InfraGardNCR cyber working group distributions. In recent years, InfraGardNCR, recognizing the need to develop trusted communications within the Chapter to share cyber threat information and discuss issues with peers, has developed cyber working groups for health and financial services. These lists are open to all InfraGardNCR members who meet some basic criteria. Further, recognizing that threats aren’t limited solely to the NCR, the Chapter has made these groups available to eligible InfraGard members around the country, helping to facilitate member collaboration in the NCR and beyond.
Information Sharing and Analysis Centers (ISACs) and Organizations (ISAOs). Many members are also part of a critical infrastructure sector-specific or other ISACs or ISAOs. These trusted entities work within their communities, with one another via the National Council of ISACs, and closely with government partners at the national, state and local level. “Information Sharing and Analysis Centers help critical infrastructure owners and operators protect their facilities, personnel and customers from cyber and physical security threats and other hazards. ISACs collect, analyze and disseminate actionable threat information to their members and provide members with tools to mitigate risks and enhance resiliency. ISACs reach deep into their sectors, communicating critical information far and wide and maintaining sector-wide situational awareness.”

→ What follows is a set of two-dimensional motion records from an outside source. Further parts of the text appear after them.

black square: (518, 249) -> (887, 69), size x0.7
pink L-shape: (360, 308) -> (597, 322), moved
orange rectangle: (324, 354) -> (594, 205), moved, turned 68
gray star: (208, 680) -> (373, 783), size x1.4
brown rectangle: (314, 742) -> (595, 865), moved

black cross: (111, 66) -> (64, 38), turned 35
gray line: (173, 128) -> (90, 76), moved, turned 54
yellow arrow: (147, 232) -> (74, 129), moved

Fusion Centers. Many members work closely with fusion centers in the NCR and across the country. As tensions increased and with concerns over continued escalation, many members were able to receive national and local reporting and analysis via fusion center partners – via email, portals, and in some cases in person as vetted liaisons.
The Commercial Facilities Cyber Working Group. Recently, seeing the success of existing Chapter cyber work groups, InfraGardNCR and the Real Estate ISAC, based out of Washington, D.C., began discussions on developing a similar group to support the commercial facilities sector and those in other sectors who have responsibilities at the nexus of their facilities and information security. Together, InfraGardNCR and RE-ISAC created a representative Steering Committee to develop the CCWG concept. Formally launched on 06 Jan, the CCWG list was leveraged to expedite information sharing among members, some of which was able to be cross-shared to other Chapter groups, enhancing the collective awareness and security of a broad and diverse part of the Chapter’s membership, and other InfraGard members as well.

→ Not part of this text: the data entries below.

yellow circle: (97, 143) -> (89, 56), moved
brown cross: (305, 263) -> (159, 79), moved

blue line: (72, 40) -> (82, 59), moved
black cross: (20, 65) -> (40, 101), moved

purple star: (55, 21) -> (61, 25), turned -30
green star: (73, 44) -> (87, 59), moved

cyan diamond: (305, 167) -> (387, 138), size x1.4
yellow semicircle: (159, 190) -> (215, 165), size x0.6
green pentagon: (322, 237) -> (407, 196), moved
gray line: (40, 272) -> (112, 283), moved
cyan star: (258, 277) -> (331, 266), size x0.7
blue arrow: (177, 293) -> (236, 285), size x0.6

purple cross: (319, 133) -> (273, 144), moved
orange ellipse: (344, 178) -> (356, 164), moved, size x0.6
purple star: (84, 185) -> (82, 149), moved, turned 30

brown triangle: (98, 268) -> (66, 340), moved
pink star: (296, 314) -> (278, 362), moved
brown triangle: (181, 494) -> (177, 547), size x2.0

In addition to these more formal information sharing means, many members collaborate locally with neighboring and hometown security partners, and virtually via trusted security communities and relationships. While we are all grateful tensions between Iran and United States have slightly cooled, recent events – and incidents like the very rapidly developing WannaCry outbreak, and recent health threats and natural hazards – serve as reminders of how fast threats, risks, and challenges can develop and the importance of being able to access information, analysis and colleagues to help understand and respond however may be appropriate.

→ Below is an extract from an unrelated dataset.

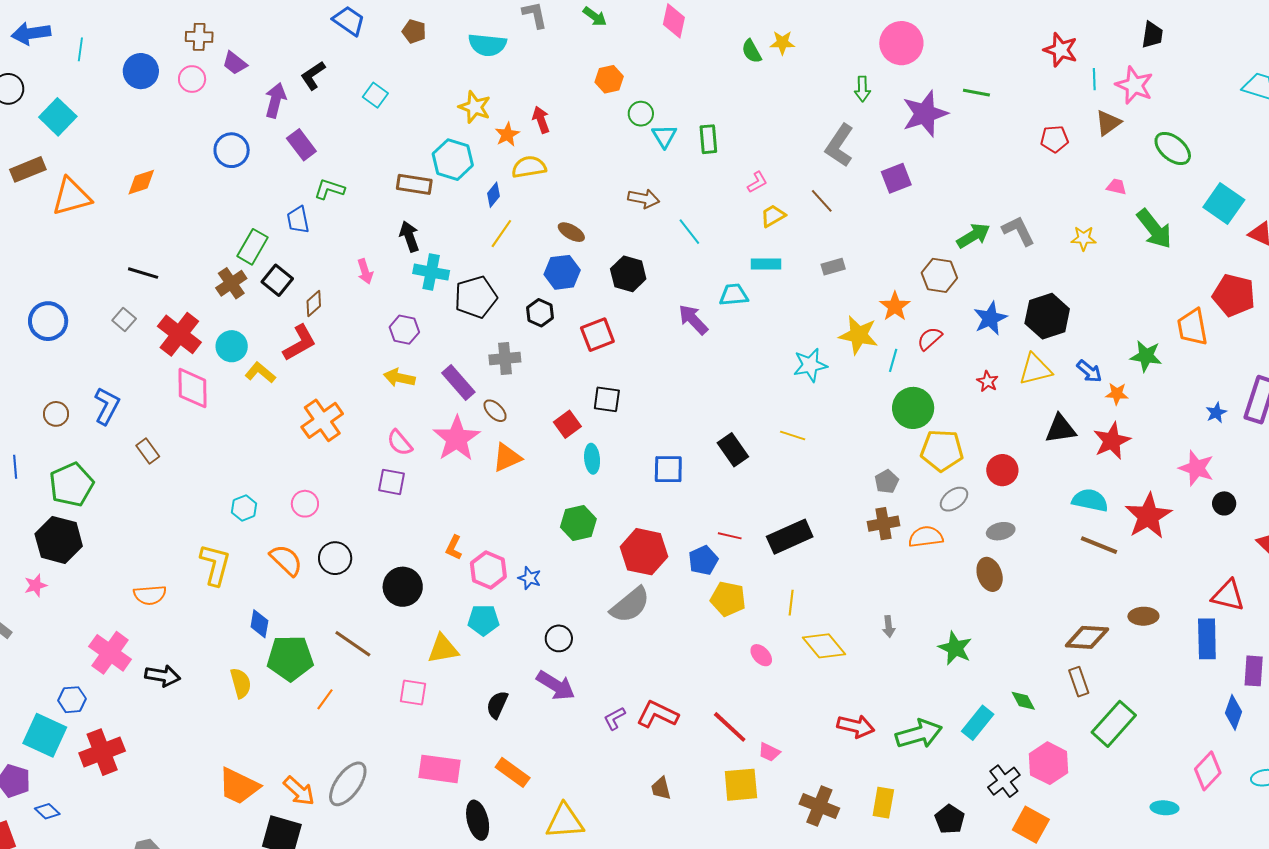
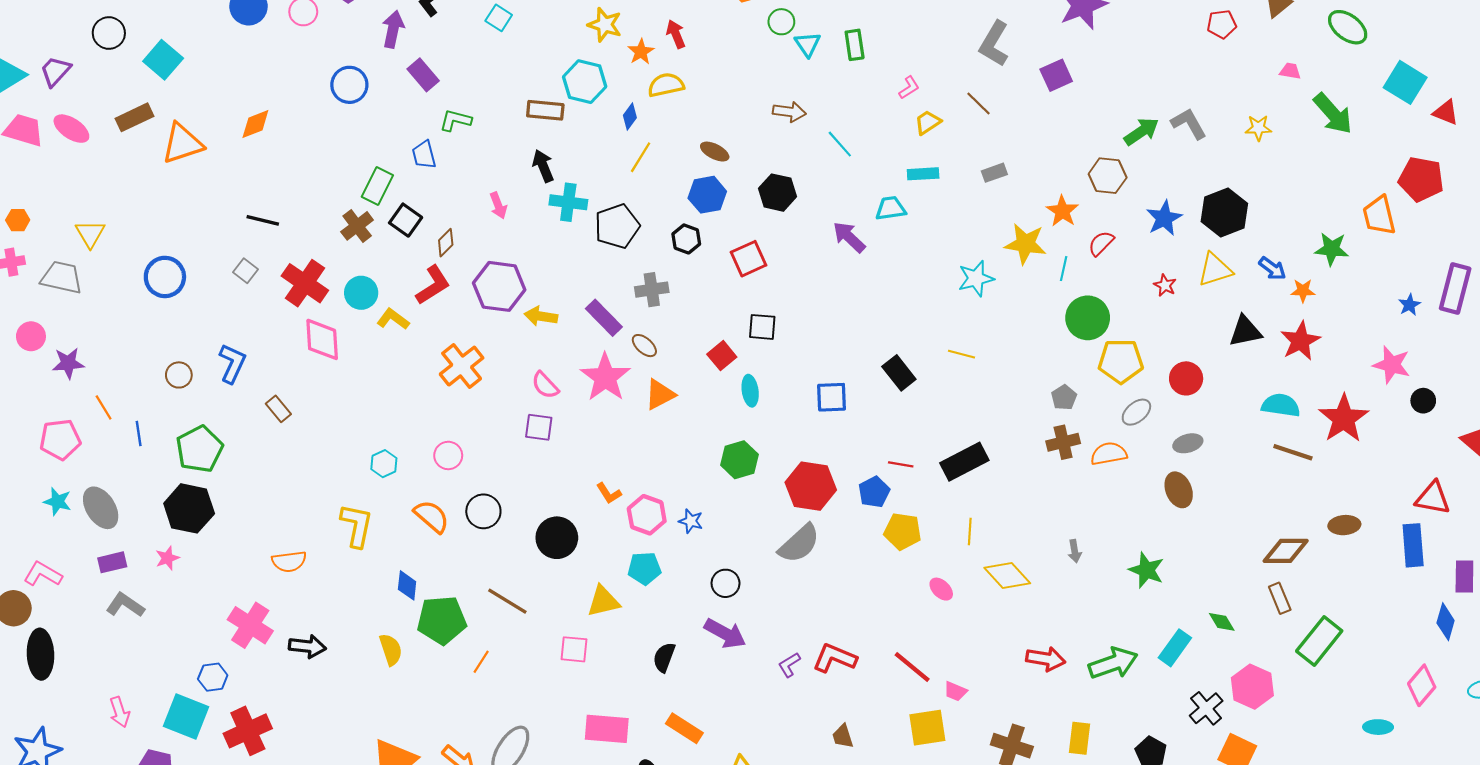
purple hexagon: (404, 330) -> (499, 286), moved, size x1.6
orange L-shape: (454, 548) -> (609, 493), turned -55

“Threats develop pretty fast. If you don’t stop and look around once in a while, you could miss it.”
Our Chapter is grateful for the many members and partners that have come together to collaborate and respond during recent events. By collectively executing our Chapter’s goals and objectives, InfraGardNCR members were better able to respond to threats, share information, and collaborate and enable the protection of critical infrastructure within the Chapter’s area of responsibility, and assist those even outside our Chapter. In security, there is no room for isolation, and no room for competition. InfraGardNCR continues to do what we can to enhance the preparedness, security and resilience of our members, and those we can assist, in support of our Chapter goals and members’ needs.